# Outlook 2003 - can not delete messages



## dcdd (Oct 26, 2006)

Hi.

getting error messages when trying to delete messages.

in Inbox - " Errors has been detected in the file c:\doc~\outlook.pst. Use inbox repair tool Scanpst.exe" 

Can not find that tool, but was able to ran an earlier version ( Outlook 2000 ).

in deleted Items - " the messaging interface has returned an unknown error"

Please help.

dcdd


----------



## Bonecrusher (Oct 18, 2006)

C:\Program Files\Common Files\System\MSMAPI then the Locale folder for the region you installed Office 
or 
C:\Program Files\Common Files\System\MSMAPI\1033 if you are using the US region in MS office

Cheers


----------



## dcdd (Oct 26, 2006)

Thanks, Bonecrusher.

Did not quite understand what you suggested.

Have also ran scanpst.exe, archive but still getting error message.

Help.

dcdd


----------



## Bonecrusher (Oct 18, 2006)

okay, it could either be outlook or the pst file that is corrupt. 
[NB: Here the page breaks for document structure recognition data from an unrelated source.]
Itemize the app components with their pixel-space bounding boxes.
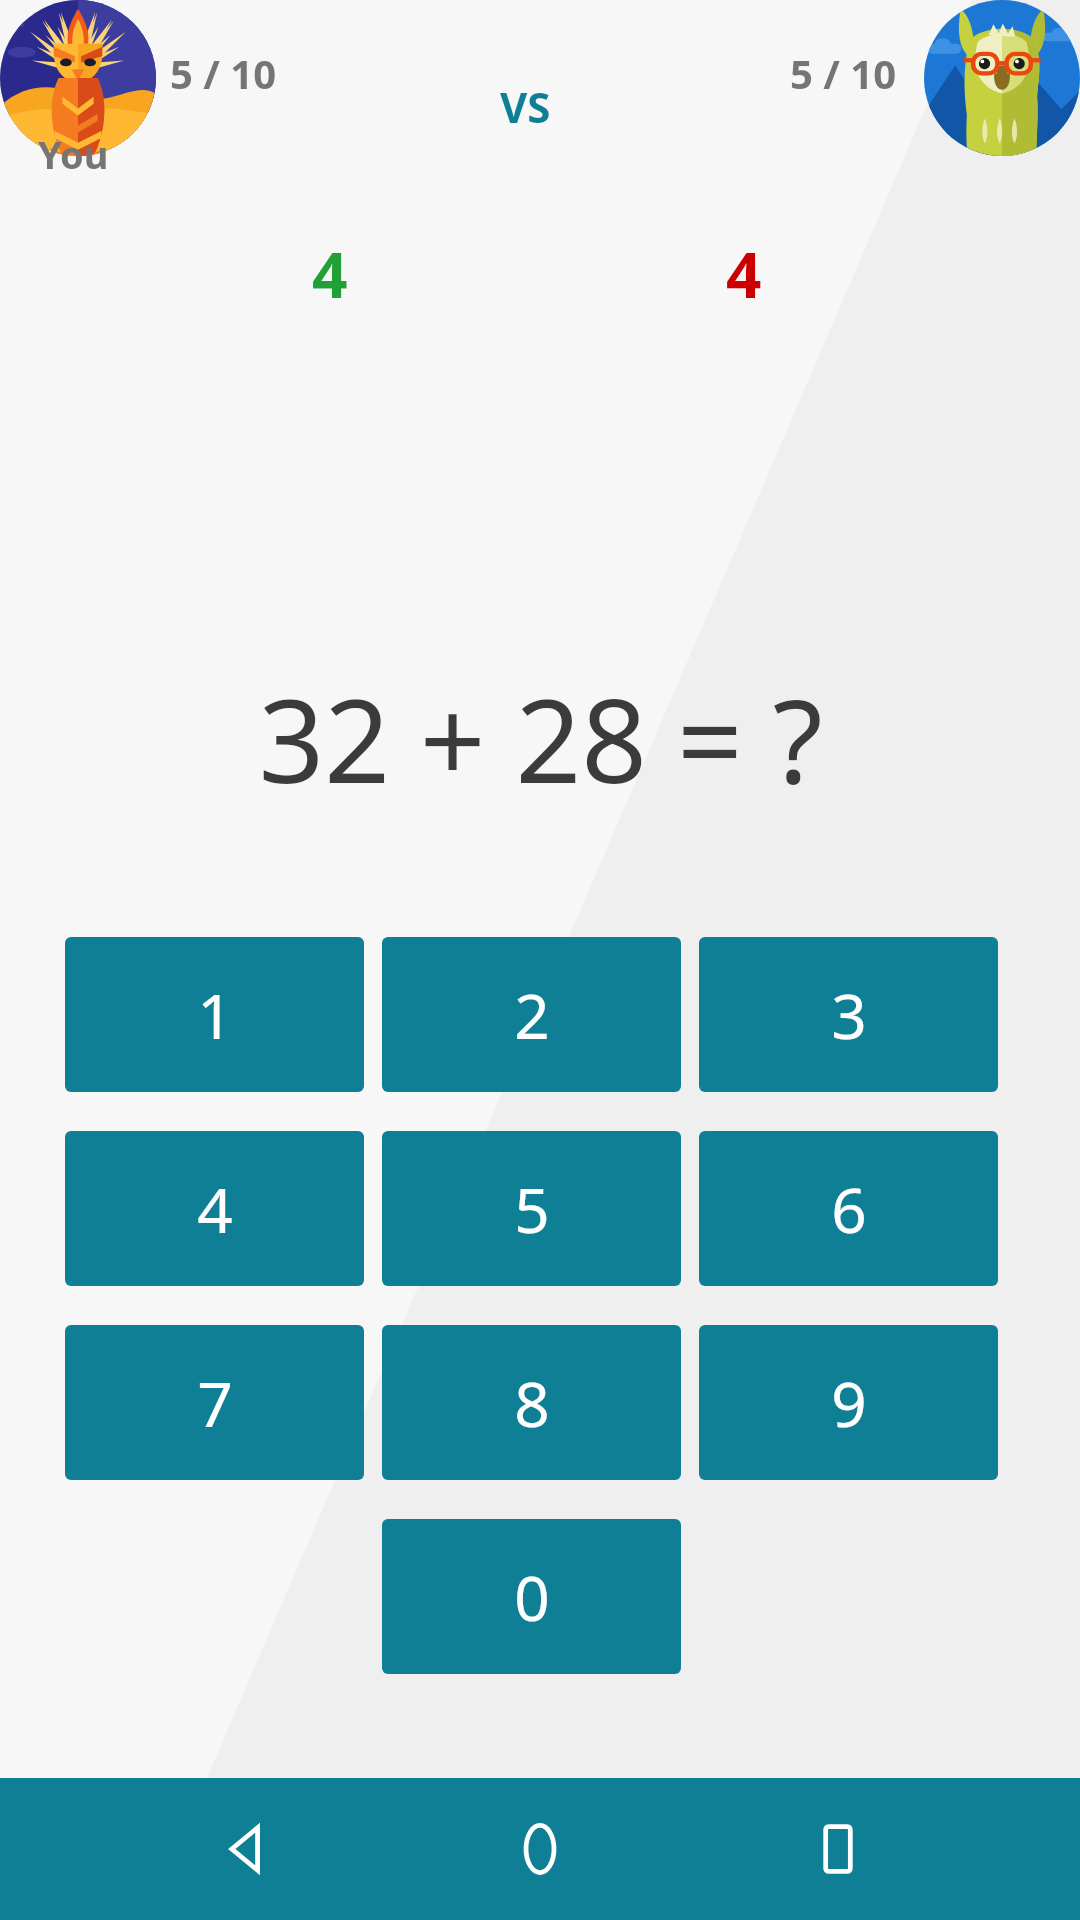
staticText: 9 [831,1361,867,1445]
button[interactable]: 0 [382,1519,681,1674]
button[interactable]: Your avatar [0,0,156,156]
button[interactable]: 3 [699,937,998,1092]
staticText: 6 [831,1167,867,1251]
staticText: 8 [514,1361,550,1445]
button[interactable]: Back [188,1794,298,1904]
button[interactable]: 4 [65,1131,364,1286]
staticText: 4 [197,1167,233,1251]
staticText: 4 [312,232,348,316]
staticText: 2 [514,973,550,1057]
staticText: 0 [514,1555,550,1639]
button[interactable]: Recent apps [783,1794,893,1904]
button[interactable]: 5 [382,1131,681,1286]
button[interactable]: 7 [65,1325,364,1480]
button[interactable]: 9 [699,1325,998,1480]
staticText: 5 [514,1167,550,1251]
staticText: 5 / 10 [790,46,897,100]
staticText: 3 [831,973,867,1057]
staticText: 4 [726,232,762,316]
button[interactable]: 6 [699,1131,998,1286]
staticText: 1 [197,973,233,1057]
button[interactable]: 8 [382,1325,681,1480]
staticText: You [38,128,109,180]
staticText: 5 / 10 [170,46,277,100]
button[interactable]: Home [485,1794,595,1904]
button[interactable]: 2 [382,937,681,1092]
staticText: VS [500,78,551,135]
staticText: 32 + 28 = ? [258,660,823,817]
button[interactable]: 1 [65,937,364,1092]
button[interactable]: Opponent avatar [924,0,1080,156]
staticText: 7 [197,1361,233,1445]
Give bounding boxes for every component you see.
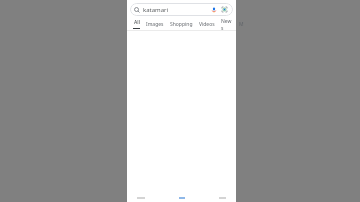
staticText: Videos	[199, 21, 215, 28]
button[interactable]: Images	[143, 18, 167, 30]
button[interactable]: All	[130, 18, 143, 30]
button[interactable]: Shopping	[167, 18, 196, 30]
staticText: All	[134, 19, 140, 26]
staticText: News	[221, 18, 233, 30]
button[interactable]: Google Lens	[220, 5, 229, 14]
staticText: Images	[146, 21, 164, 28]
button[interactable]: Voice search	[209, 5, 218, 14]
button[interactable]: News	[218, 18, 236, 30]
staticText: Shopping	[170, 21, 193, 28]
button[interactable]: katamari	[130, 3, 233, 16]
button[interactable]: Videos	[196, 18, 218, 30]
staticText: katamari	[143, 6, 169, 14]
How long has this been happening for?
I would also suggest do a backup if you are not already of all the outlook.pst plus other pst files that relates to your outlook account.

To figure out whether or not it is Outlook that is corrupt or the pst. the quickest would be to do system restore to a point in time where it was working properly this will not affect your data. this will change/remove and your settings, installations, updates you have made after this point. Try this first.

If this doesnt work there are a couple other things we can try. remove and reinstall outlook. or try an export and import of the pst to try fix/clean up the pst. let me know and I will go through it.


----------



## dcdd (Oct 26, 2006)

*Outllok 2003*

Thanks Bonecrusher.

It is working now. What I did ( as per your suggestion ) was move the outlook.pst to another folder. Then open outlook, import from the back up
pst file.

Thank you much again.


----------